Day of mobilization against the threat of nuclear war

day of mobilization against the threat of nuclear war is celebrated around the world anniversary of the adoption of the Delhi Declaration, the main objective of which is to call for an end to the nuclear arms race, and the subsequent reduction of the gradual elimination of nuclear arsenals of the world and the elimination of the threat of nuclear war.

The Delhi Declaration was adopted January 29 in 1985 in the Indian capital of New Delhi at the meeting of heads of state and government of several countries — India, Greece, Mexico, Argentina, Tanzania and Sweden, which were the first countries to sign the document. That since the adoption of the Declaration on Principles for a Nuclear Weapons and non-violent world and traces its history today's holiday.

It must be recalled that the effects of nuclear explosions, both for individual countries and for the entire planet disastrous. After all, even to date security features from them is very limited, and those who will be at the epicenter of the explosion could not be saved at all. Radiation irreparable damage as nature and life and health. All this can lead to fires and epidemics, hunger and looting ... Higher doses of radiation lead to the growth of human cancer, deformities in newborns, genetic mutations. And as a result of large-scale nuclear war, climate disaster happens, and it is difficult to imagine that somewhere in the world will survive at least some human community.

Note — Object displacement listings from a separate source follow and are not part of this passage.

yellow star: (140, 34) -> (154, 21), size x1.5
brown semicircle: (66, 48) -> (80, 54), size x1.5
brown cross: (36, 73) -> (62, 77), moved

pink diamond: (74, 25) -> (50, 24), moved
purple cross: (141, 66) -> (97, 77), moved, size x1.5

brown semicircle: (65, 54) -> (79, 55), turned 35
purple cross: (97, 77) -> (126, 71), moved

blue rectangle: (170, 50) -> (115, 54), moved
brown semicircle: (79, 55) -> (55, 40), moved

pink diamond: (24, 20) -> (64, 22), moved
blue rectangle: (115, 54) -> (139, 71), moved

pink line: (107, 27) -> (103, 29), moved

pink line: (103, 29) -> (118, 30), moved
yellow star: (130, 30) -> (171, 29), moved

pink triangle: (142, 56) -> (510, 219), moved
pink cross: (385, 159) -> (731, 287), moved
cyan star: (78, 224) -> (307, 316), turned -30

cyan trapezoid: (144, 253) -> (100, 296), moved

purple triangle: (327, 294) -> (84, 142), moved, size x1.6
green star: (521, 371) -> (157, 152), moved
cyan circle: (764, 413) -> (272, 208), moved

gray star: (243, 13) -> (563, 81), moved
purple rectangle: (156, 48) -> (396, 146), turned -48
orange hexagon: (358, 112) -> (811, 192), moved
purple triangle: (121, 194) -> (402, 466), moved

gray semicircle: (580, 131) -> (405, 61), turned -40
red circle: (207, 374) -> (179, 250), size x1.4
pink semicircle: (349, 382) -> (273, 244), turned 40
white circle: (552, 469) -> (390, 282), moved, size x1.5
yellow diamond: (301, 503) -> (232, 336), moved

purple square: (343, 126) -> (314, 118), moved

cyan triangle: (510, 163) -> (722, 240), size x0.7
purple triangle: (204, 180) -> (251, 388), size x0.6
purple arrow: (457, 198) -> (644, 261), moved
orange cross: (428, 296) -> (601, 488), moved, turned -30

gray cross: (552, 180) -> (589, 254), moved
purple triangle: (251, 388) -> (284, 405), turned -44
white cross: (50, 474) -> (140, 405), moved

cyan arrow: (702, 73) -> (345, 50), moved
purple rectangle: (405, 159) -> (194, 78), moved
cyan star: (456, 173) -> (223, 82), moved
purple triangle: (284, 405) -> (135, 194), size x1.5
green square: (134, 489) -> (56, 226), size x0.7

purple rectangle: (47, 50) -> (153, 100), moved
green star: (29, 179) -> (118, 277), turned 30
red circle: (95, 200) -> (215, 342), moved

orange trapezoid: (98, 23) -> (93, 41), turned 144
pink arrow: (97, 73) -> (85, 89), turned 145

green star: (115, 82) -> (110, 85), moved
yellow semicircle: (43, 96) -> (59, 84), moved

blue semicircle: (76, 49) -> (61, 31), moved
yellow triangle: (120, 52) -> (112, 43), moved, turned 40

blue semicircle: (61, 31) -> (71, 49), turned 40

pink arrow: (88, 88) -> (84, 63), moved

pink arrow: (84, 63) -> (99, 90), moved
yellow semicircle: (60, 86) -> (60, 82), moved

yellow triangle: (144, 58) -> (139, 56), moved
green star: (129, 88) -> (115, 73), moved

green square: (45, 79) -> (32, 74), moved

At present, many countries of the world have on their arsenal of nuclear weapons, but its use is prohibited. This is due to the unfortunate events of 1945, when the Japanese cities of Hiroshima and Nagasaki were dropped two bombs, which claimed many lives, and the consequences of these events are recorded so far . And although at the time of nuclear weapons in the first and last time in the history of the world was used in warfare, but all subsequent decade, international diplomacy and military strategy states were under the strong influence of developing a plan of management of a possible nuclear war. And the creation of new types of nuclear weapons leaves the question of the nuclear threat for many countries one of the topical issues of international diplomacy today.

Two of the major world powers — the Soviet Union and the United States — in 1953 agreed to a moratorium on nuclear testing in the atmosphere. However, the Soviet Union again began testing in 1961, and a year later, and the United States. Then in 1963, the UN Disarmament Commission has prepared a treaty banning nuclear tests in the atmosphere, in outer space and under water, which was signed by more than 100 UN member states, including the USSR and the USA.

In 1968, opened for signature, even non-proliferation treaty (also prepared by the UN Commission on Disarmament), which prohibits owning nuclear weapons all countries except the five nuclear powers (Russia, USA, UK, China and France). By the mid-1990s, has been ratified by all five nuclear powers, and all 181 States have signed. Among the 13 countries that have not signed the treaty — India, Israel, Pakistan and Brazil. In 1995, the treaty was extended indefinitely.

It's also worth noting that today virtually non-proliferation regime is on the verge of collapse. In the address nuclear powers more often heard accusations of reneging on commitments to disarmament. For example, the United States withdrew from the ABM Treaty and continue to develop a nuclear weapon. Three nuclear countries — India, Pakistan and Israel — have not signed the Non-Proliferation Treaty, and the countries of the "third world" call to the international community all the more fear, the more that we can not completely rule out the possibility of buying nuclear weapons.